Peru Weather, climate and geography

Weather & climate

Best time to visit

The weather in Peru varies according to area – the changes in altitude are so extreme that the climate goes from freezing snow in the mountains to boiling sun on the coast. Likewise, the coast covers such a large stretch of longitude that the temperature changes dramatically as you head further south.

On the coast winter lasts from June to September. The weather tends to be overcast and slightly damp at this time, but rarely very cold. It hardly ever rains in Lima nor most of the coast, except for Tumbes and Piura, which have tropical climates.

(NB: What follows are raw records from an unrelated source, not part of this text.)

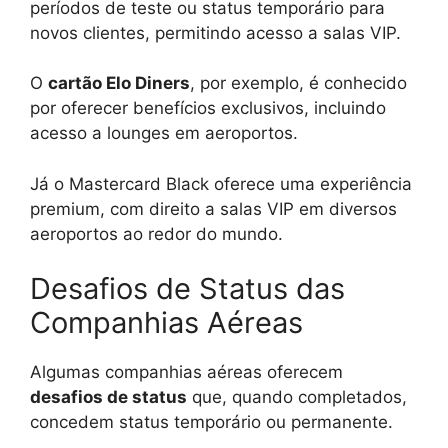
períodos de teste ou status temporário para
novos clientes, permitindo acesso a salas VIP.
O
cartão Elo Diners
, por exemplo, é conhecido
por oferecer benefícios exclusivos, incluindo
acesso a lounges em aeroportos.
Já o Mastercard Black oferece uma experiência
premium, com direito a salas VIP em diversos
aeroportos ao redor do mundo.
Desafios de Status das
Companhias Aéreas
Algumas companhias aéreas oferecem
desafios de status
que, quando completados,
concedem status temporário ou permanente.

During June to September, the mountainous areas are often sunny during the day but cold at night. This is high tourist season and the best time to visit most regions. Rainy season in the Andes starts in September and peaks between January and March, and this is a dreadful and occasionally dangerous time to be hiking.

Heavy rains in the mountains and jungle last from December to April. It is rainy and hot for most of the year, but between March and September there are occasional cold surges which might require a jumper.

Required clothing

For travel in Peru, a variety of clothes are necessary. You will need very lightweight clothes for summer on the coast, and thermals, hats, gloves and ski jackets for winter up in the mountains. It can become freezing at night at altitude and remain hot and sticky through the nights in the jungle. Waterproof clothing is thoroughly recommended for the rainy season, because the heavens open very suddenly, and then it pours.

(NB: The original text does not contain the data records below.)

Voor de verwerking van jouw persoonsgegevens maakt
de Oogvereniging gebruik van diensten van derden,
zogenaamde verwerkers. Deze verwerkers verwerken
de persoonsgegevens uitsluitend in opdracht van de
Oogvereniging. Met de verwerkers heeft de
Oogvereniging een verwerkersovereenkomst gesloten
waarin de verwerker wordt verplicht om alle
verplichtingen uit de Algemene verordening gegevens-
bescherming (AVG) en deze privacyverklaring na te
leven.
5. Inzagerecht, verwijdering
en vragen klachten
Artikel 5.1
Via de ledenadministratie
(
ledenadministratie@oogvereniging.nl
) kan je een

If you are travelling to the jungle you’ll need something protective and waterproof for your feet. For any mountain hiking you’ll need proper, supportive boots. If you’re spending time along the coast you’ll need sandals or flip-flops.

Geography

Peru is a large, mountainous country on the Pacific coast of South America that borders Ecuador and Colombia to the north, Brazil and Bolivia to the east, and Chile to the south. The Pacific Ocean lies to the west. There are three natural zones:

The Costa region, which contains Lima (the capital), is a narrow coastal plain consisting of large tracts of desert broken by fertile valleys. The cotton, sugar and rice plantations and most of the so-far exploited oil fields lie in this area, as does the majority of the population. The best roads run along the coast, having straight, flat paths ahead of them, and travel times are usually good.

The highland Sierra contains the Andes, with peaks over 6,000m (20,000ft), most of the country's mineral resources (silver, zinc, lead, copper and gold) and the greater part of its livestock. Roads in this area wind up, down and around mountains, so travelling in this area is often time-consuming.

The Selva (jungle), an area of fertile, subtropical land, lies between the Andes and the borders with Brazil, Bolivia, Colombia and Ecuador. The Amazonian jungle has vast natural resources. The absence of land communications, however, left the area largely uncharted until full-scale oil exploration began in 1973. Even today roads barely penetrate the region. Some areas are best reached by small plane.